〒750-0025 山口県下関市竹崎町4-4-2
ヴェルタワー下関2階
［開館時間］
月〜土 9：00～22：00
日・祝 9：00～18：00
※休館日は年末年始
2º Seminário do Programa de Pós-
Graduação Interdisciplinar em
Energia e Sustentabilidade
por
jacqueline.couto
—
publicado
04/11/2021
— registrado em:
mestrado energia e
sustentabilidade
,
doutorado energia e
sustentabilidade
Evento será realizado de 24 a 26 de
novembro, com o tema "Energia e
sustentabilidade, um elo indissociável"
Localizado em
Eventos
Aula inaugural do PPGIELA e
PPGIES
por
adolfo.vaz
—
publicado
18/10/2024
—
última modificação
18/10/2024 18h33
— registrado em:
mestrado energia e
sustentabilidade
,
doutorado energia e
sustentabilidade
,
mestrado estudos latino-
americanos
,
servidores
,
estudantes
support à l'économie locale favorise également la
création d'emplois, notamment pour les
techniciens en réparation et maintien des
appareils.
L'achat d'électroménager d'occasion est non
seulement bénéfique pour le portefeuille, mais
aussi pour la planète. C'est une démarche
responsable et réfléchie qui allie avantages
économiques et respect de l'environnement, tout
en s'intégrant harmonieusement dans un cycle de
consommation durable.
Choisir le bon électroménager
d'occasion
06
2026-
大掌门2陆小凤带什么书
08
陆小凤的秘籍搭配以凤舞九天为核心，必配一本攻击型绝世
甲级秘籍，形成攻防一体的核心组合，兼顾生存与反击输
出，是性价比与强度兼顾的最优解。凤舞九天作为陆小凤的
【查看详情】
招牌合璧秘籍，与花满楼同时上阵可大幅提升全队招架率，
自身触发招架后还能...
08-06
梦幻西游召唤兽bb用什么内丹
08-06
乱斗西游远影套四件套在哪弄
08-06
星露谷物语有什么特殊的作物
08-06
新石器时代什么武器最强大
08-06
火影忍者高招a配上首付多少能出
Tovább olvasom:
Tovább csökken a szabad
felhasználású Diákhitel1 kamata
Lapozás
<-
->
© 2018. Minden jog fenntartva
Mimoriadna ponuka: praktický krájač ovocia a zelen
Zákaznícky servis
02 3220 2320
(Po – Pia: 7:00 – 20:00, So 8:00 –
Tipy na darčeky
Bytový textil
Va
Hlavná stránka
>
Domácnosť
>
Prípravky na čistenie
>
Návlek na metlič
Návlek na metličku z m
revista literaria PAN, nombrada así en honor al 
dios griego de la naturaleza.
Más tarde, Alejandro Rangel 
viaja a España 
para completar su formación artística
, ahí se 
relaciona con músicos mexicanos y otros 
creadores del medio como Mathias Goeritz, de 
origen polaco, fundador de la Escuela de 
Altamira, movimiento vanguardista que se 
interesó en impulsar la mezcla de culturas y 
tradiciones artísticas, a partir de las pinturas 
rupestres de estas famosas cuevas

___

◆ WORK TO COMPLETE: The lines above, starting at the one with "aussi pour la planète. C'est une démarche" and ending at the one with "新石器时代什么武器最强大", are the only ones to return, exactly as written.

◆ ANSWER SECTION:
aussi pour la planète. C'est une démarche
responsable et réfléchie qui allie avantages
économiques et respect de l'environnement, tout
en s'intégrant harmonieusement dans un cycle de
consommation durable.
Choisir le bon électroménager
d'occasion
06
2026-
大掌门2陆小凤带什么书
08
陆小凤的秘籍搭配以凤舞九天为核心，必配一本攻击型绝世
甲级秘籍，形成攻防一体的核心组合，兼顾生存与反击输
出，是性价比与强度兼顾的最优解。凤舞九天作为陆小凤的
【查看详情】
招牌合璧秘籍，与花满楼同时上阵可大幅提升全队招架率，
自身触发招架后还能...
08-06
梦幻西游召唤兽bb用什么内丹
08-06
乱斗西游远影套四件套在哪弄
08-06
星露谷物语有什么特殊的作物
08-06
新石器时代什么武器最强大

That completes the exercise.